Before there was automatic back pressure in reactive/streaming systems, we spent a lot of time trying to tune our reads and our writes so that we wouldn’t over run our sinks (databases). At first its a weird unfamiliar place, a lot of us, like me, came from the web, where we were in this constant request/response cycle and the goal was to try to go faster. Support more load, quicker response times etc. Then when you get to streaming patterns, you realize the goal ends up being go slower. In many use cases, you end up being able to read way faster than you can write, and you end up killing your stores, or spending more money. I think a few times I came pretty close to melting CPUs. Now yeah, certain stores handle fast writes better than others, but lets face it, if you have a file with a bazillion records and you are just reading it, and send it to a store with a whole bunch of threads, there is absolutely no doubt, that the read is going to be faster than the write.
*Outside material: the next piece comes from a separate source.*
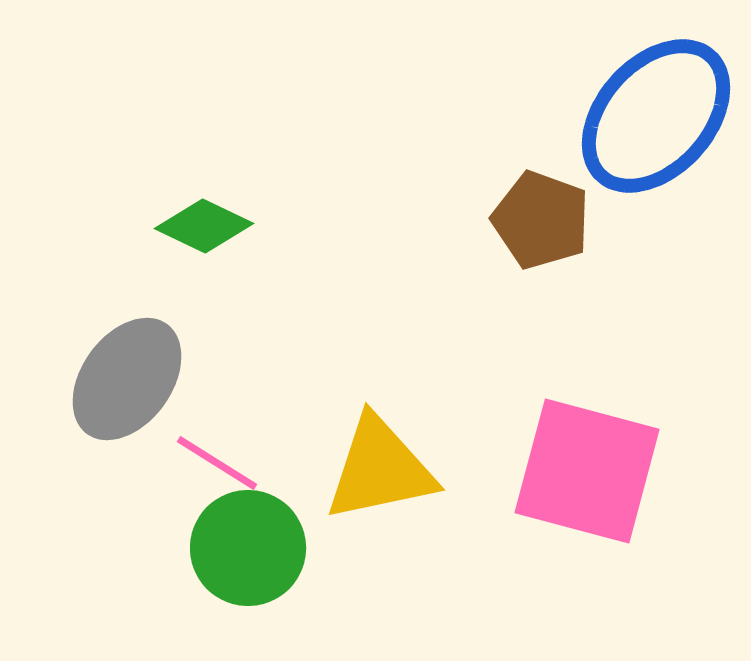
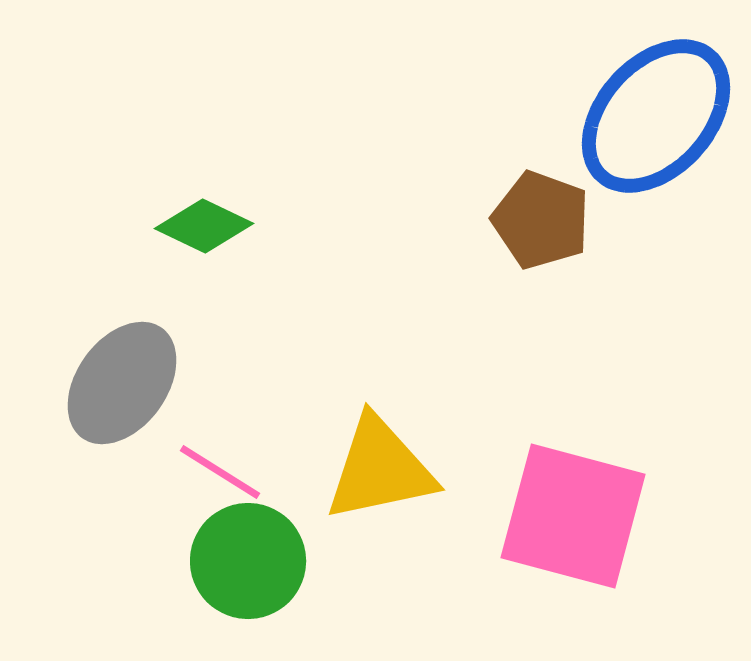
gray ellipse: moved 5 px left, 4 px down
pink line: moved 3 px right, 9 px down
pink square: moved 14 px left, 45 px down
green circle: moved 13 px down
So what happens here is you have to tune your inputs to slow down to whatever rate your particular storage solution can handle. This was a painful and slow process of trial and error, turning knobs here and there, and staring at dashboards and metrics. You would go from slow and logical scientific careful procedures to F it, turn that shit up and just go fast. Eventually, you would end up somewhere stable and fast enough. It took a long time, there must be a better way.
At some point this idea of back pressure came around. From akka to flink, I think its a natural idea in a lot of frameworks. The idea is that if we can detect that writes (or any downstream activity) is slow, we can slow down the reads. So in effect that should eliminate all this time spent tuning, and cursing, and staying up late. Well, I think I learned something today. That yes its true frameworks like Flink have back pressure, and they will slow down inputs, but…
What if your source is keeping a connection open? Well that means as back pressure increases the likely hood of that connection timing out increases. This is what happened to us. Our database was becoming the bottleneck because of deadlocks and not optimal writing configuration this led to increased back pressure. One of our sources is s3. Well AWS S3 clients have a timeout, where if you don’t request any new data, they will close, and that exception can kill your pipeline. Yeah, there are retries and timeout settings, and yeah you can tune those, and struggle with how to get your framework to set those (sometimes its not as easy as you think). But aren’t you right back to tuning? Like did that back pressure actually solve your problem, or did it just move it somewhere else ?
Now sure we can find a way to engineer things to not keep connections open, otherwise really solve these problems, but the fact remains you still need to tune the whole thing end to end. Any little setting, or optimization matters. These things lead to real costs, especially in the cloud. It’s far to easy, and the cloud providers are super happy to just give you more ram and more cpu. Engineers, if the people with the purse strings let them, are often happy to just spend more. In the end this back pressure thing, while I think a great idea, isn’t a silver bullet, you still have to tune your in and outs. It’s not just about making it stable or making it fast, its about cost. That’s the bottom line, as a developer you are there to create value. You get paid to turn X resource (the amount they pay you) into X*Y. You want your Y to be as high as possible. Don’t just roll over and believe back pressure is gonna self tune your stuff, there is still hard work to do. We haven’t arrived at the place where streaming systems self tune themselves, we are still far away from that. But its a fun journey, enjoy the ride!